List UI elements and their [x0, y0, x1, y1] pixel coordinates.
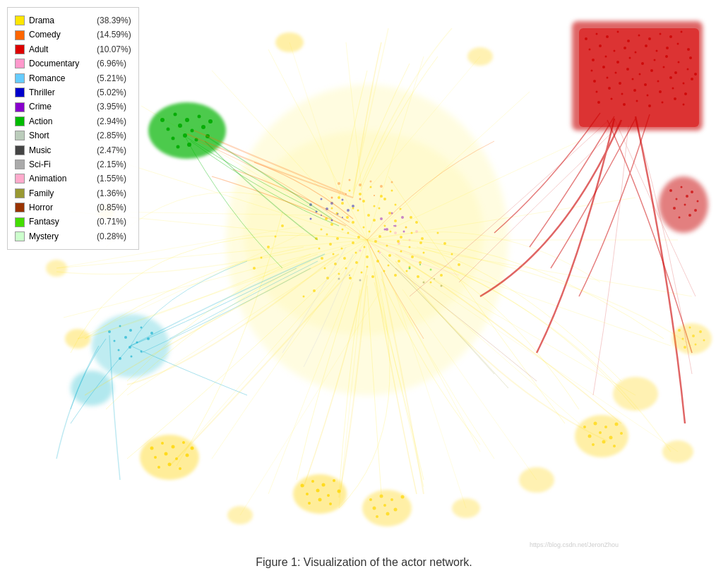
- svg-point-32: [627, 40, 630, 42]
- svg-point-333: [321, 215, 322, 216]
- svg-point-347: [419, 264, 421, 265]
- svg-point-99: [673, 207, 676, 210]
- svg-point-50: [616, 61, 619, 64]
- figure-caption: Figure 1: Visualization of the actor net…: [256, 556, 472, 569]
- legend-item: Romance(5.21%): [15, 71, 131, 85]
- svg-point-282: [362, 490, 412, 526]
- legend-color-box: [15, 217, 25, 227]
- svg-point-35: [660, 33, 662, 35]
- svg-point-349: [423, 282, 425, 284]
- svg-point-284: [380, 495, 383, 498]
- legend-pct-label: (38.39%): [97, 13, 131, 28]
- legend-color-box: [15, 116, 25, 126]
- svg-point-76: [596, 91, 598, 93]
- svg-point-291: [386, 512, 390, 516]
- svg-point-83: [684, 92, 687, 95]
- legend-genre-label: Music: [29, 143, 93, 157]
- legend-item: Animation(1.55%): [15, 171, 131, 186]
- svg-point-127: [124, 336, 127, 339]
- svg-point-52: [641, 62, 644, 65]
- legend-color-box: [15, 145, 25, 155]
- legend-genre-label: Romance: [29, 71, 93, 85]
- svg-point-307: [699, 330, 702, 333]
- svg-point-260: [172, 445, 175, 449]
- svg-point-72: [657, 80, 660, 83]
- legend-item: Adult(10.07%): [15, 42, 131, 56]
- svg-point-36: [669, 35, 672, 38]
- svg-point-112: [191, 129, 194, 133]
- svg-point-53: [654, 59, 656, 61]
- legend-item: Comedy(14.59%): [15, 28, 131, 42]
- svg-point-350: [434, 278, 435, 279]
- svg-point-262: [191, 447, 194, 450]
- legend-genre-label: Horror: [29, 200, 93, 215]
- svg-point-102: [679, 217, 681, 219]
- legend-pct-label: (2.94%): [97, 114, 126, 128]
- svg-point-337: [393, 225, 395, 227]
- svg-point-270: [293, 474, 347, 514]
- svg-point-336: [384, 229, 386, 231]
- svg-point-28: [585, 37, 587, 40]
- legend-pct-label: (0.28%): [97, 229, 126, 243]
- legend-item: Music(2.47%): [15, 143, 131, 157]
- svg-point-310: [703, 339, 705, 342]
- svg-point-279: [308, 502, 311, 505]
- svg-point-75: [691, 78, 693, 80]
- svg-point-55: [678, 61, 680, 64]
- svg-rect-27: [579, 28, 699, 127]
- svg-point-71: [644, 83, 647, 86]
- svg-point-345: [374, 195, 375, 196]
- legend-item: Action(2.94%): [15, 114, 131, 128]
- legend-genre-label: Crime: [29, 100, 93, 114]
- svg-point-286: [401, 495, 405, 499]
- svg-point-303: [613, 445, 616, 447]
- svg-point-297: [588, 435, 592, 438]
- svg-point-309: [692, 335, 695, 337]
- svg-point-80: [647, 95, 649, 97]
- svg-point-51: [629, 57, 631, 59]
- svg-point-33: [638, 35, 640, 37]
- svg-text:https://blog.csdn.net/JeronZho: https://blog.csdn.net/JeronZhou: [530, 541, 619, 548]
- svg-point-101: [694, 209, 697, 212]
- svg-point-269: [179, 467, 181, 470]
- svg-point-267: [157, 466, 160, 469]
- svg-point-85: [611, 98, 613, 100]
- legend-genre-label: Mystery: [29, 229, 93, 243]
- svg-point-69: [619, 82, 621, 85]
- svg-point-110: [167, 128, 170, 131]
- legend-pct-label: (1.55%): [97, 171, 126, 186]
- svg-point-280: [318, 498, 322, 502]
- legend-pct-label: (0.85%): [97, 200, 126, 215]
- svg-point-293: [583, 426, 586, 428]
- svg-point-266: [186, 454, 189, 457]
- legend-item: Short(2.85%): [15, 128, 131, 143]
- svg-point-340: [370, 246, 371, 248]
- svg-point-261: [182, 441, 185, 444]
- svg-point-105: [160, 118, 165, 122]
- svg-point-113: [201, 125, 205, 129]
- svg-point-348: [430, 269, 432, 271]
- svg-point-118: [177, 145, 180, 149]
- svg-point-258: [150, 447, 154, 450]
- svg-point-84: [597, 101, 600, 104]
- legend-color-box: [15, 188, 25, 198]
- svg-point-298: [599, 431, 602, 434]
- svg-point-111: [178, 124, 182, 128]
- svg-point-342: [331, 197, 333, 199]
- svg-point-332: [310, 218, 312, 220]
- svg-point-97: [686, 195, 688, 198]
- svg-point-47: [687, 48, 690, 51]
- svg-point-301: [592, 443, 595, 446]
- svg-point-60: [626, 68, 629, 71]
- svg-point-54: [665, 55, 668, 58]
- svg-point-271: [301, 484, 304, 488]
- svg-point-48: [592, 59, 595, 61]
- svg-point-341: [379, 252, 381, 254]
- svg-point-91: [683, 104, 685, 106]
- svg-point-290: [376, 515, 378, 518]
- svg-point-95: [691, 191, 693, 193]
- svg-point-351: [441, 285, 443, 287]
- legend-genre-label: Action: [29, 114, 93, 128]
- svg-point-74: [683, 83, 685, 85]
- legend-pct-label: (6.96%): [97, 56, 126, 71]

What is required
Transcribe each line above verbatim, with the pictures left out.

Written solution
List UI elements and their [x0, y0, x1, y1] pixel coordinates.
- svg-point-32: [627, 40, 630, 42]
- svg-point-333: [321, 215, 322, 216]
- svg-point-347: [419, 264, 421, 265]
- svg-point-99: [673, 207, 676, 210]
- svg-point-50: [616, 61, 619, 64]
- figure-caption: Figure 1: Visualization of the actor net…: [256, 556, 472, 569]
- legend-item: Romance(5.21%): [15, 71, 131, 85]
- svg-point-282: [362, 490, 412, 526]
- legend-color-box: [15, 217, 25, 227]
- svg-point-35: [660, 33, 662, 35]
- svg-point-349: [423, 282, 425, 284]
- svg-point-284: [380, 495, 383, 498]
- legend-pct-label: (38.39%): [97, 13, 131, 28]
- legend-color-box: [15, 116, 25, 126]
- svg-point-76: [596, 91, 598, 93]
- svg-point-291: [386, 512, 390, 516]
- svg-point-83: [684, 92, 687, 95]
- legend-genre-label: Music: [29, 143, 93, 157]
- legend-item: Animation(1.55%): [15, 171, 131, 186]
- svg-point-127: [124, 336, 127, 339]
- svg-point-52: [641, 62, 644, 65]
- legend-color-box: [15, 145, 25, 155]
- legend-genre-label: Romance: [29, 71, 93, 85]
- svg-point-307: [699, 330, 702, 333]
- svg-point-260: [172, 445, 175, 449]
- svg-point-72: [657, 80, 660, 83]
- legend-item: Adult(10.07%): [15, 42, 131, 56]
- svg-point-36: [669, 35, 672, 38]
- svg-point-112: [191, 129, 194, 133]
- svg-point-53: [654, 59, 656, 61]
- legend-item: Comedy(14.59%): [15, 28, 131, 42]
- svg-point-350: [434, 278, 435, 279]
- svg-point-262: [191, 447, 194, 450]
- legend-genre-label: Horror: [29, 200, 93, 215]
- svg-point-102: [679, 217, 681, 219]
- legend-pct-label: (2.94%): [97, 114, 126, 128]
- svg-point-337: [393, 225, 395, 227]
- svg-point-270: [293, 474, 347, 514]
- svg-point-336: [384, 229, 386, 231]
- svg-point-28: [585, 37, 587, 40]
- legend-pct-label: (0.28%): [97, 229, 126, 243]
- legend-item: Music(2.47%): [15, 143, 131, 157]
- svg-point-310: [703, 339, 705, 342]
- svg-point-279: [308, 502, 311, 505]
- svg-point-75: [691, 78, 693, 80]
- svg-point-55: [678, 61, 680, 64]
- svg-rect-27: [579, 28, 699, 127]
- svg-point-71: [644, 83, 647, 86]
- svg-point-345: [374, 195, 375, 196]
- legend-item: Action(2.94%): [15, 114, 131, 128]
- legend-genre-label: Crime: [29, 100, 93, 114]
- svg-point-286: [401, 495, 405, 499]
- svg-point-303: [613, 445, 616, 447]
- svg-point-297: [588, 435, 592, 438]
- svg-point-309: [692, 335, 695, 337]
- svg-point-80: [647, 95, 649, 97]
- svg-point-51: [629, 57, 631, 59]
- svg-point-33: [638, 35, 640, 37]
- svg-text:https://blog.csdn.net/JeronZho: https://blog.csdn.net/JeronZhou: [530, 541, 619, 548]
- svg-point-101: [694, 209, 697, 212]
- svg-point-269: [179, 467, 181, 470]
- svg-point-267: [157, 466, 160, 469]
- svg-point-85: [611, 98, 613, 100]
- legend-genre-label: Mystery: [29, 229, 93, 243]
- svg-point-69: [619, 82, 621, 85]
- svg-point-110: [167, 128, 170, 131]
- legend-pct-label: (1.55%): [97, 171, 126, 186]
- svg-point-280: [318, 498, 322, 502]
- legend-pct-label: (0.85%): [97, 200, 126, 215]
- svg-point-293: [583, 426, 586, 428]
- svg-point-266: [186, 454, 189, 457]
- legend-item: Short(2.85%): [15, 128, 131, 143]
- svg-point-340: [370, 246, 371, 248]
- svg-point-261: [182, 441, 185, 444]
- svg-point-105: [160, 118, 165, 122]
- svg-point-113: [201, 125, 205, 129]
- svg-point-348: [430, 269, 432, 271]
- svg-point-118: [177, 145, 180, 149]
- svg-point-258: [150, 447, 154, 450]
- svg-point-84: [597, 101, 600, 104]
- legend-color-box: [15, 188, 25, 198]
- svg-point-298: [599, 431, 602, 434]
- svg-point-111: [178, 124, 182, 128]
- svg-point-342: [331, 197, 333, 199]
- svg-point-332: [310, 218, 312, 220]
- svg-point-97: [686, 195, 688, 198]
- svg-point-47: [687, 48, 690, 51]
- svg-point-301: [592, 443, 595, 446]
- svg-point-60: [626, 68, 629, 71]
- svg-point-54: [665, 55, 668, 58]
- svg-point-271: [301, 484, 304, 488]
- svg-point-48: [592, 59, 595, 61]
- svg-point-341: [379, 252, 381, 254]
- svg-point-91: [683, 104, 685, 106]
- svg-point-290: [376, 515, 378, 518]
- svg-point-95: [691, 191, 693, 193]
- svg-point-351: [441, 285, 443, 287]
- legend-genre-label: Action: [29, 114, 93, 128]
- svg-point-74: [683, 83, 685, 85]
- legend-pct-label: (6.96%): [97, 56, 126, 71]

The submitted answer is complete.